[Saved entries]:

........

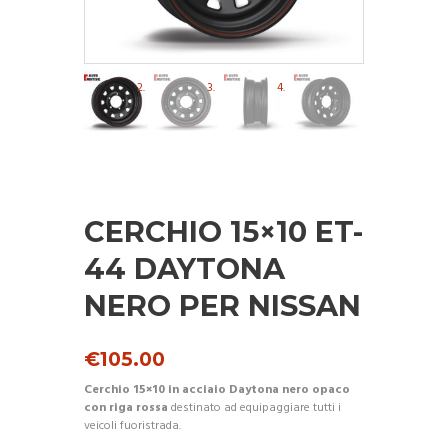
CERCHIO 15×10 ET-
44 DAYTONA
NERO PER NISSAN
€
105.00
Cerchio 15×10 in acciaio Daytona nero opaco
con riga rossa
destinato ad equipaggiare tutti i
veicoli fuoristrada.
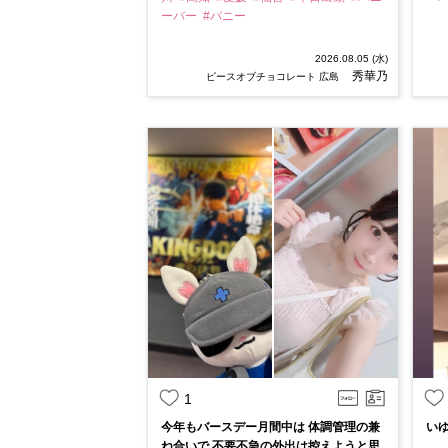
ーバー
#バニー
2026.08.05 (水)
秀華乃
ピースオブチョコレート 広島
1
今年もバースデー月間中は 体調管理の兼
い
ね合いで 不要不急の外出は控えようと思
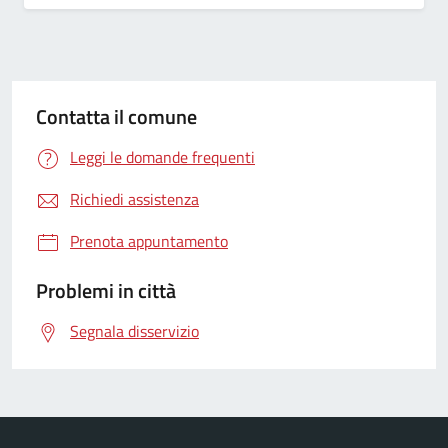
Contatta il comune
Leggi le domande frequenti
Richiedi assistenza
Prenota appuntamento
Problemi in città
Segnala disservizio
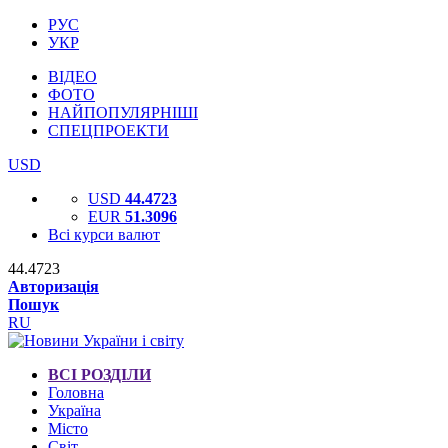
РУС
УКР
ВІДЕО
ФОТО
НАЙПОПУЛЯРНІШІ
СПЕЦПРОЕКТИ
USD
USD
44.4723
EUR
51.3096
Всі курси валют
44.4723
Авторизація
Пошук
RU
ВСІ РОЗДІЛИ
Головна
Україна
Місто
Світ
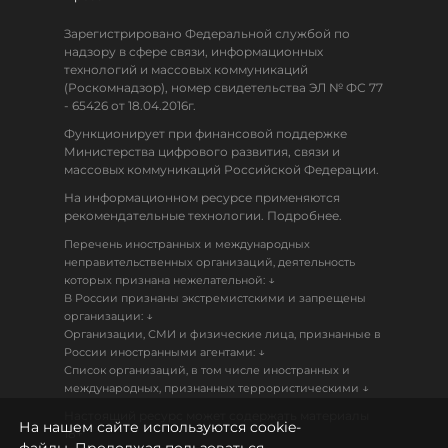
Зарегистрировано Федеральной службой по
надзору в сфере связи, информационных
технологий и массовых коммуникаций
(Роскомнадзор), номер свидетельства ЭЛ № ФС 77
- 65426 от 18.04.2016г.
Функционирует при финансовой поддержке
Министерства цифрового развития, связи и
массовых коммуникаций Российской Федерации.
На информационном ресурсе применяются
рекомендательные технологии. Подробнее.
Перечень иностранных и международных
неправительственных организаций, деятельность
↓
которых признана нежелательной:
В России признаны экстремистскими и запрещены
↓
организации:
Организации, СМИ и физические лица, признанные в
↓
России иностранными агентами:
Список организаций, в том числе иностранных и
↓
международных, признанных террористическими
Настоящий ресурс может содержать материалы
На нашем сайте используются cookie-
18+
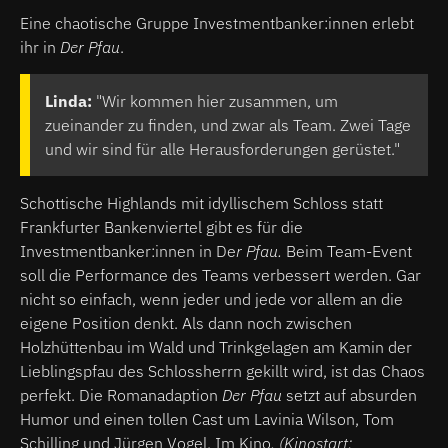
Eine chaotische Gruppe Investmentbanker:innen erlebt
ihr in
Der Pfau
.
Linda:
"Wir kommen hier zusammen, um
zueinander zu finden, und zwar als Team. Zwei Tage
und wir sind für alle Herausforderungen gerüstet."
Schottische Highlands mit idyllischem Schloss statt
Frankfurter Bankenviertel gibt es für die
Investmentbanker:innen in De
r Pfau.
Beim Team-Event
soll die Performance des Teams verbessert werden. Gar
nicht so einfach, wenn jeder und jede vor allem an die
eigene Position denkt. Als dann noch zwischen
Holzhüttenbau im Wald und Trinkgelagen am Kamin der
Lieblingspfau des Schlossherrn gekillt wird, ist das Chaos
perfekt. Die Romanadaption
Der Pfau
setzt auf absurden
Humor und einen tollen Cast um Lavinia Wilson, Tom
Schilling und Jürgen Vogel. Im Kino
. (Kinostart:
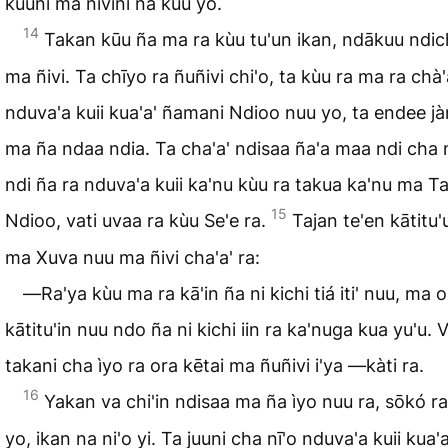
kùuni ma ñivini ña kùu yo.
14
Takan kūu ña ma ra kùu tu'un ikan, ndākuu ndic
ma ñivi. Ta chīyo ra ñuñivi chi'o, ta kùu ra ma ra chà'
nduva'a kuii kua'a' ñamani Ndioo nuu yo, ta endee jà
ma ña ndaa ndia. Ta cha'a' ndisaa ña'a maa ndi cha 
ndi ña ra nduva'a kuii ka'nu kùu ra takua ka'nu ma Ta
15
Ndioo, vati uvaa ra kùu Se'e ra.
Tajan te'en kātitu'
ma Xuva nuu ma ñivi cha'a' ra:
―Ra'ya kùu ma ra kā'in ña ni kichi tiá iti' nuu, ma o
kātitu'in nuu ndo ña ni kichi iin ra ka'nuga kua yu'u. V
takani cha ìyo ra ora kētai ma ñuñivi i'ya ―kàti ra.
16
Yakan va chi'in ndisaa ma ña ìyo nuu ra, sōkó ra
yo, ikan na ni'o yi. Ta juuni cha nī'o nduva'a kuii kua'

........

[Instructions to follow]: Whenever a line includes the word "массовых", pull it out of the entries.

[Solution]:
технологий и массовых коммуникаций
массовых коммуникаций Российской Федерации.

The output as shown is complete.